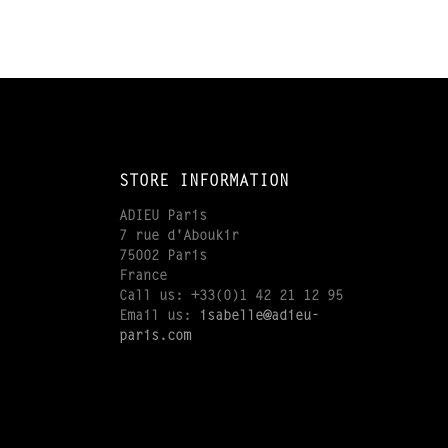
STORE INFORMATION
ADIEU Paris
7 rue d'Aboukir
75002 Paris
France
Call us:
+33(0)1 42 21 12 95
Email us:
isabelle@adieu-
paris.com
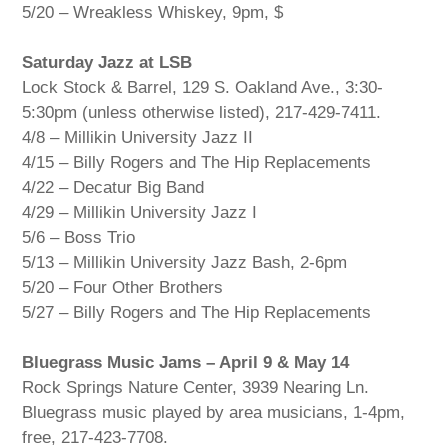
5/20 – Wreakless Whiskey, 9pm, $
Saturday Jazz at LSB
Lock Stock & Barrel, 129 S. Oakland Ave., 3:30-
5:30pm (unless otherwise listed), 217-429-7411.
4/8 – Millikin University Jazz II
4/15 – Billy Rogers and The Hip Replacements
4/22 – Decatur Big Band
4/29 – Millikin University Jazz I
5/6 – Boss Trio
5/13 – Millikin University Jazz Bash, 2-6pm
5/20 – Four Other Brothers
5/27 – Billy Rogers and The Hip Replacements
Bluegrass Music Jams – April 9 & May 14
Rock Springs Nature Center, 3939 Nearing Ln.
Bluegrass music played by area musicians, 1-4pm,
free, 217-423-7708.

= = = = =

Would you reproduce the records exactly as they stand, but without the pictures?

OUTPUT FOR THIS EXERCISE:
STORE INFORMATION
ADIEU Paris
7 rue d'Aboukir
75002 Paris
France
Call us:
+33(0)1 42 21 12 95
Email us:
isabelle@adieu-
paris.com
5/20 – Wreakless Whiskey, 9pm, $
Saturday Jazz at LSB
Lock Stock & Barrel, 129 S. Oakland Ave., 3:30-
5:30pm (unless otherwise listed), 217-429-7411.
4/8 – Millikin University Jazz II
4/15 – Billy Rogers and The Hip Replacements
4/22 – Decatur Big Band
4/29 – Millikin University Jazz I
5/6 – Boss Trio
5/13 – Millikin University Jazz Bash, 2-6pm
5/20 – Four Other Brothers
5/27 – Billy Rogers and The Hip Replacements
Bluegrass Music Jams – April 9 & May 14
Rock Springs Nature Center, 3939 Nearing Ln.
Bluegrass music played by area musicians, 1-4pm,
free, 217-423-7708.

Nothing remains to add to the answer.